Friday, Jul. 08, 1966
Little Memsahibs
TWO UNDER THE INDIAN SUN by Jon and Rumer Godden. 240 pages. Knopf, Viking. $5.50.
Fifty years ago, eight-year-old Rumer Godden began to write a novel. "Peggy," read one memorable sentence, "looked round and saw a tigiger and a loin roring at her."
"But she was in the garden," protested Rumer's kibitzing nine-year-old sister Jon. "There wouldn't have been a tiger or a lion."
"It doesn't matter," said Rumer. "This is writing."
The Godden sisters are now successful British novelists, and when Rumer (Black Narcissus, The River) and Jon (The Seven Islands, The Peacock) use India as a locale, reality still does not impinge on the writing. Seen through their eyes, the vast Asian subcontinent becomes a setting instead of a place, muddy rivers are transformed into revered waters, reeking slums smell of curry and spice, and lacerating poverty is unflinchingly accepted.
This collaborative childhood autobiography evokes dreamy days in a sprawling house in East Bengal, where the Goddens' father was a steamship agent, and where, as petted and pampered little memsahibs, they had syces to care for their pony, dirzees to whip them up frilly frocks, ayahs and bearers to care for them.

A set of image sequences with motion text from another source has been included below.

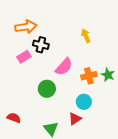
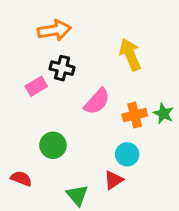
orange arrow: (26, 27) -> (54, 30), moved
yellow arrow: (86, 36) -> (130, 54), size x1.5
green circle: (47, 89) -> (53, 145), moved

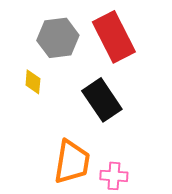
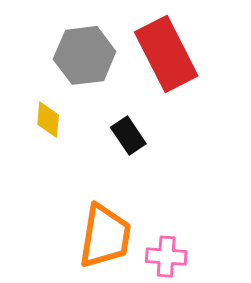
black rectangle: (102, 100) -> (128, 136), moved, size x0.6

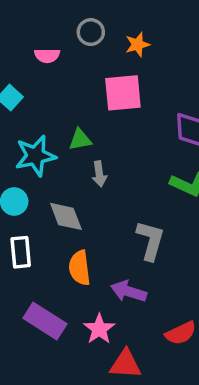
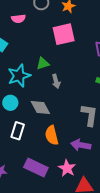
white rectangle: (21, 252) -> (18, 131), turned 30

But the sisters were perceptive little girls, and if life was mostly a carefree and sheltered idyll, there was also an awareness of spuming life outside their garden wall. They recall with remarkable clarity the sights and sounds of the bazaars, of steamer trips through the river jungle of the Ganges Delta, of the slow cycle of the Indian year, from Diwali, the Hindu festival of lights, back again to the Moslem festival of Muharram. In a muted way there was tragedy, too. The sisters tell how Nitai, their meek sweeper, killed his beautiful daughter in a jealous rage after she moved in with Guru, the Godden family's gatekeeper.
It was not an ordinary childhood, and for all its special moments the sisters later agreed that it might have been better if they had been reared differently. "Better," said Jon, "but not nearly as interesting." Readers of this perhaps too romanticized, but still captivating memoir can agree. And they will also understand why it is that old Mother India never seems to let her adopted children go.